Item 5.03. Amendments to Articles of Incorporation or Bylaws; Change in Fiscal Year.
          On February 19, 2008, the Board of Directors of National Oilwell Varco, Inc. (the “Company”) unanimously approved and adopted amendments to the Company’s Bylaws (the “Bylaws”) and Corporate Governance Guidelines providing for a majority vote standard for the election of directors. The Bylaws now require that each director be elected by the majority of votes cast with respect to such director in uncontested elections (the number of shares voted “for” a director nominee must exceed the number of votes cast “against” that nominee). In a contested election (a situation in which the number of nominees exceeds the number of directors to be elected), the standard for election of directors would be a plurality of the shares represented in person or by proxy at any such meeting and entitled to vote on the election of directors. Under the Bylaws and Corporate Governance Guidelines, each director must submit an irrevocable resignation that the Board may accept if the director fails to be elected through a majority vote.

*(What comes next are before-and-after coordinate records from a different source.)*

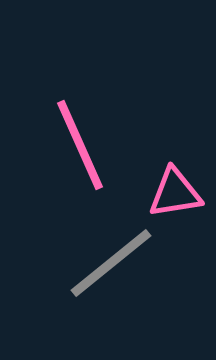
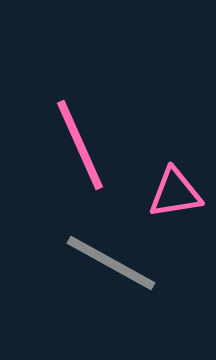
gray line: rotated 68 degrees clockwise
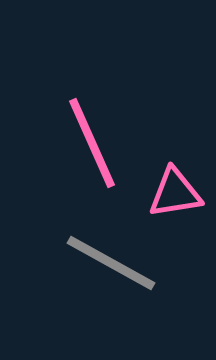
pink line: moved 12 px right, 2 px up
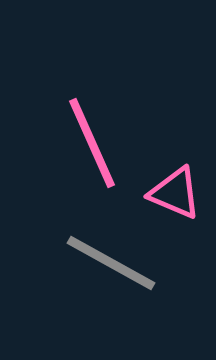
pink triangle: rotated 32 degrees clockwise
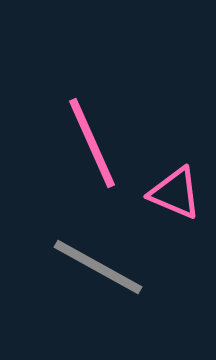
gray line: moved 13 px left, 4 px down
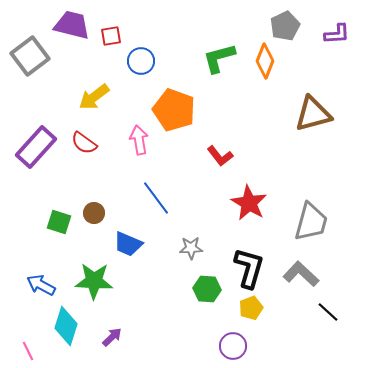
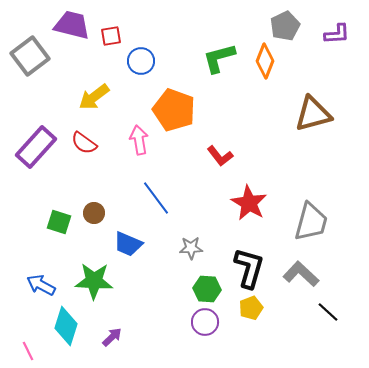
purple circle: moved 28 px left, 24 px up
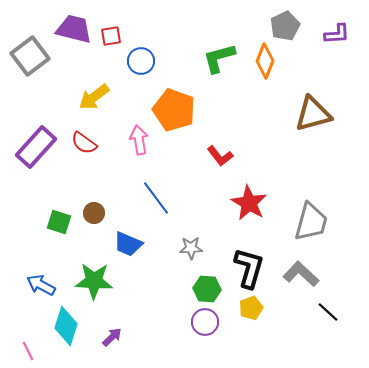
purple trapezoid: moved 2 px right, 4 px down
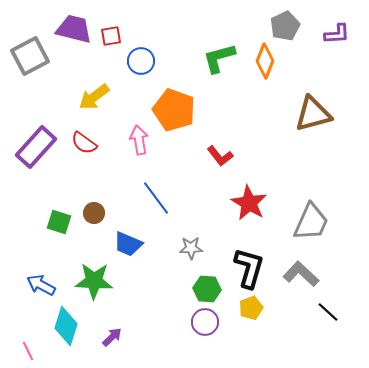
gray square: rotated 9 degrees clockwise
gray trapezoid: rotated 9 degrees clockwise
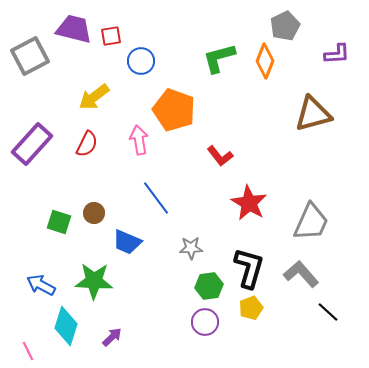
purple L-shape: moved 20 px down
red semicircle: moved 3 px right, 1 px down; rotated 100 degrees counterclockwise
purple rectangle: moved 4 px left, 3 px up
blue trapezoid: moved 1 px left, 2 px up
gray L-shape: rotated 6 degrees clockwise
green hexagon: moved 2 px right, 3 px up; rotated 12 degrees counterclockwise
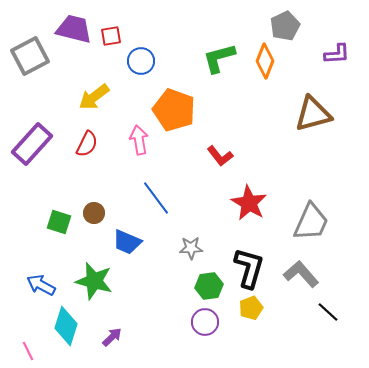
green star: rotated 12 degrees clockwise
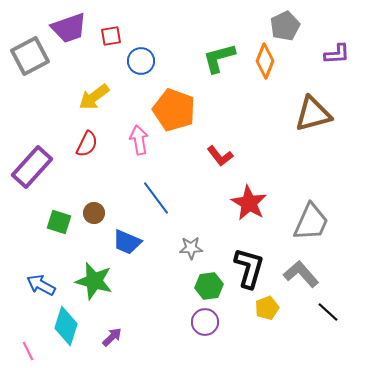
purple trapezoid: moved 5 px left, 1 px up; rotated 147 degrees clockwise
purple rectangle: moved 23 px down
yellow pentagon: moved 16 px right
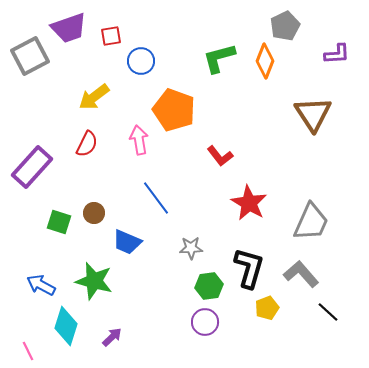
brown triangle: rotated 48 degrees counterclockwise
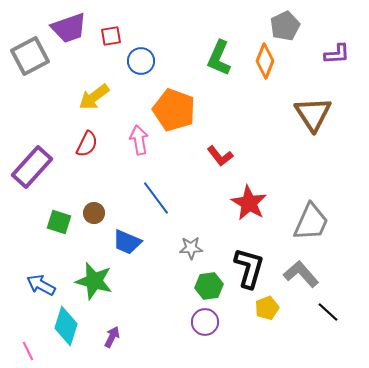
green L-shape: rotated 51 degrees counterclockwise
purple arrow: rotated 20 degrees counterclockwise
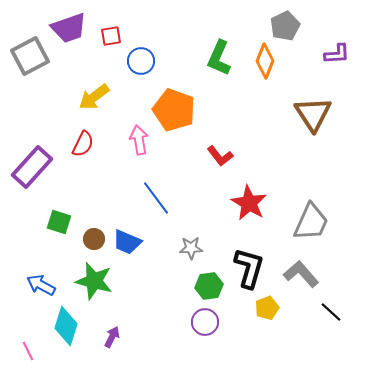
red semicircle: moved 4 px left
brown circle: moved 26 px down
black line: moved 3 px right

In that situation, the Nominating/Corporate Governance Committee of the Board (the “Nominating/Corporate Governance Committee”) would make a recommendation to the Board about whether to accept or reject the resignation. The Board will act on the Nominating/Corporate Governance Committee’s recommendation and publicly disclose its decision and the rationale behind it within 90 days from the date the election results are certified.
A copy of the Amended and Restated Bylaws of the Company is attached hereto as Exhibit 3.1 and incorporated by reference herein.
Item 9.01. Financial Statements and Exhibits.
     (c) Exhibits.
     3.1   Amended and Restated Bylaws of National Oilwell Varco, Inc.

 


 

SIGNATURES
     Pursuant to the requirements of the Securities Exchange Act of 1934, the registrant has duly caused this report to be signed on its behalf by the undersigned hereunto duly authorized.
         
Date: February 21, 2008   NATIONAL OILWELL VARCO, INC.
 
 
  By:   /s/ Clay C. Williams    
       Clay C. Williams   
       Sr. Vice President and Chief Financial Officer   
 

 


 

INDEX TO EXHIBITS
     
Exhibit No   Description
 
   
3.1
  Amended and Restated Bylaws of National Oilwell Varco, Inc.